Su último desafío a las convenciones es una colaboración con Swatch, conocida por crear relojes desenfadados y asequibles. Esta apuesta audaz se enmarca en el empeño de la consejera delegada de Audemars Piguet, Ilaria Resta, por ampliar los límites de un sector cuya reputación suele verse lastrada por ideas muy arraigadas. Resta se muestra especialmente decidida a desmontar la idea de que la relojería es un arte conservador y dominado por los hombres.
Relojeros históricos se alían para crear relojes de arte pop
La nueva colección Royal Pop de Audemars Piguet y Swatch "reúne creatividad y audacia con la alta relojería", escriben las compañías en un comunicado. Inspirada en el arte pop, la colaboración reinterpreta el reloj de bolsillo Royal Oak, que Audemars Piguet lanzó en 1972.
Los puristas reconocerán que se mantienen elementos del Royal Oak original, como el motivo 'Petite Tapisserie', el bisel octogonal y ocho tornillos hexagonales. Pero más allá de eso, el diseño, disponible en ocho versiones, resulta rompedor, con colores primarios y pastel habitualmente despreciados por el sector, lunares que evocan a Roy Lichtenstein y elementos mecánicos a la vista.
El reloj de bolsillo aspira además a ser revolucionario de otra manera. Puede llevarse de varias formas, colgado al cuello, en el bolsillo, como adorno del bolso o como complemento. Conecta con las tendencias que seducen a las generaciones más jóvenes, en especial la moda de colgar del bolso pequeños charms lúdicos inspirados en la joyería.
"¿Por qué esta colaboración? Por la alegría y la audacia que representa", explica Resta. "Porque la osadía suele ser el punto de partida de la innovación y de las nuevas ideas. Y porque invita a un público más amplio, incluidas las generaciones más jóvenes, a vivir la relojería mecánica de otra manera".

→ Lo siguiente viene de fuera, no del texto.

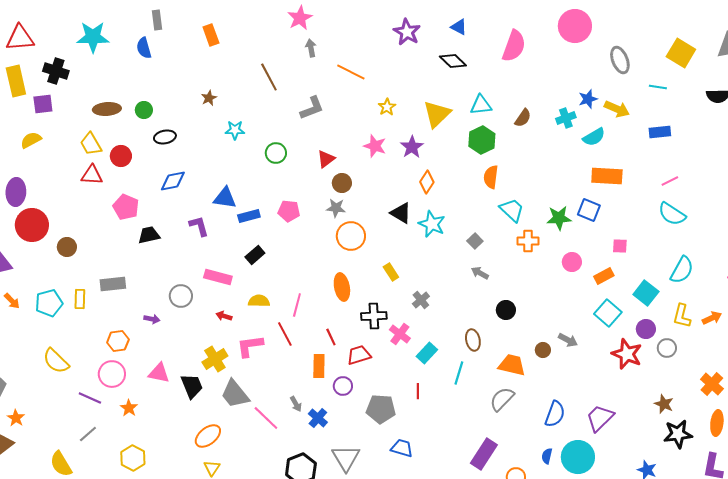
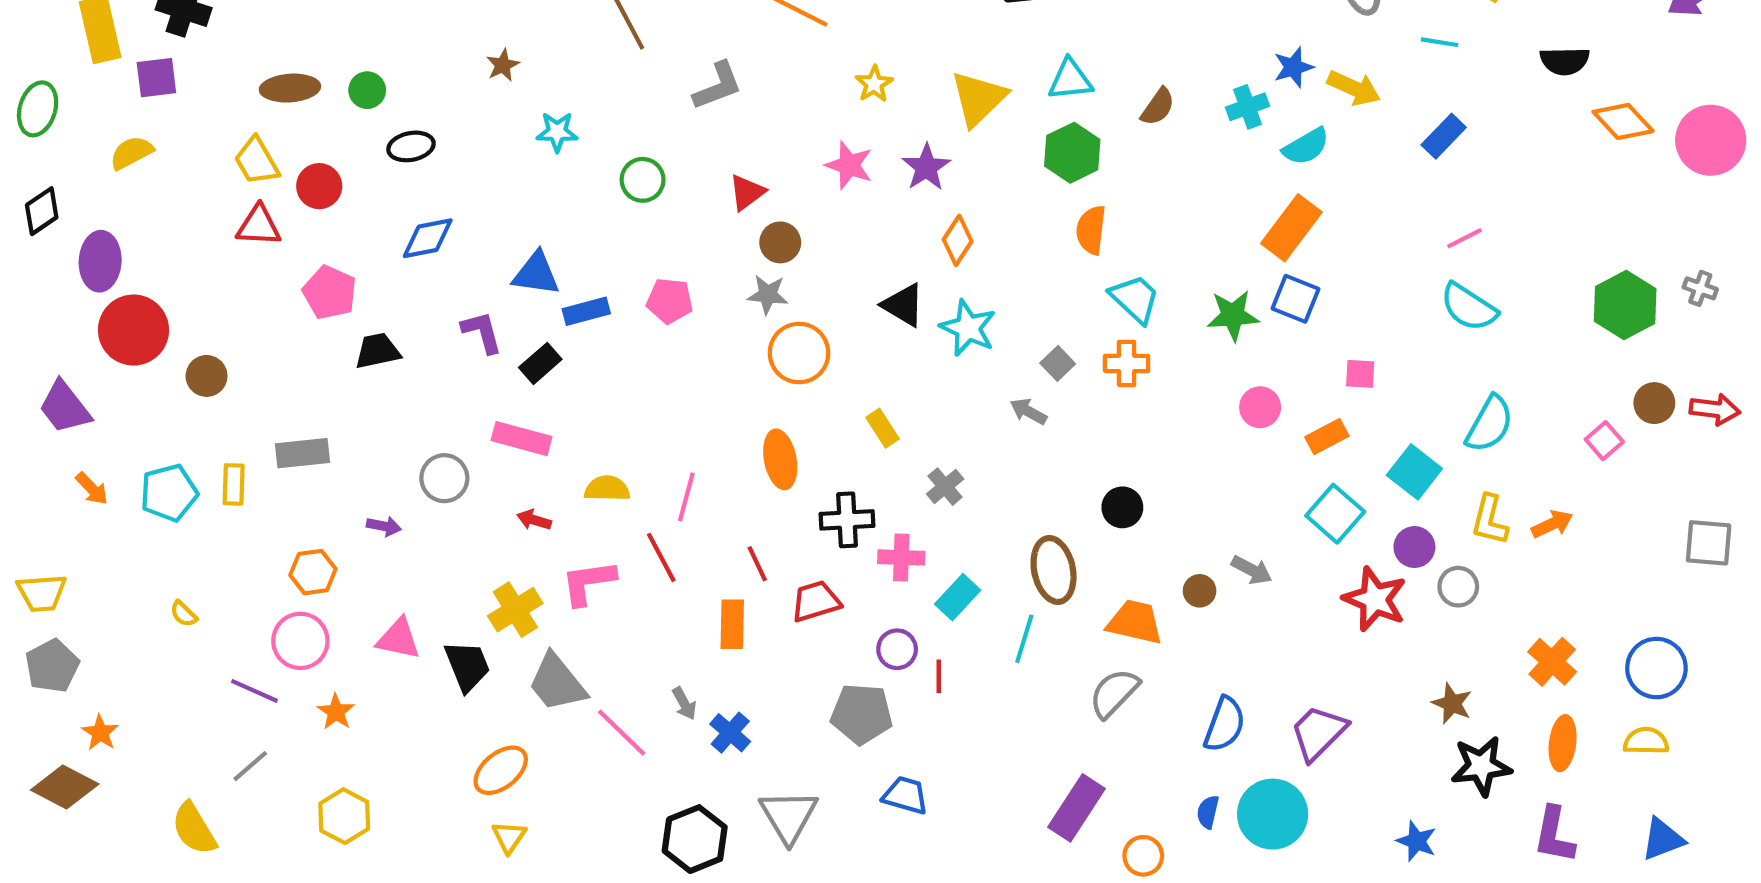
blue rectangle: (660, 132) -> (1444, 136), turned -40
orange rectangle: (607, 176) -> (1291, 228), moved, turned -56
orange cross: (528, 241) -> (1127, 363), moved
black rectangle: (255, 255) -> (540, 363), moved
gray arrow: (480, 273) -> (1028, 411), moved
pink cross: (400, 334) -> (901, 557), turned -35
brown ellipse: (473, 340) -> (1054, 570), size x1.4
yellow semicircle: (56, 361) -> (184, 614), size x0.5
purple circle: (343, 386) -> (897, 649), moved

Romper un relato anticuado
La nueva colección materializa claramente la voluntad de Resta de impulsar nuevas miradas sobre el mundo de la relojería. "Es un momento muy vibrante para la relojería, aunque es una etapa difícil para la industria en general, pero vemos mucha creatividad", señala Ilaria Resta. "Existe de verdad el deseo de seguir llevando más allá los límites de lo que creemos posible, tanto desde el punto de vista mecánico como en términos de decoración".
Resta quiere acabar con la idea de que la relojería de lujo es un sector conservador, abiertamente dominado por los hombres y atrapado en tradiciones anticuadas. "Las mujeres llevan siglos trabajando en relojería. Los relojes de pulsera se inventaron para ellas y, si miras los datos de 2030, el 45% de las mujeres comprará relojes mecánicos", afirma.
"Vemos que las mujeres aumentan su presencia en la compra de complicaciones de alta gama. Para mí también es importante romper el relato de que hay relojes para hombres y relojes para mujeres".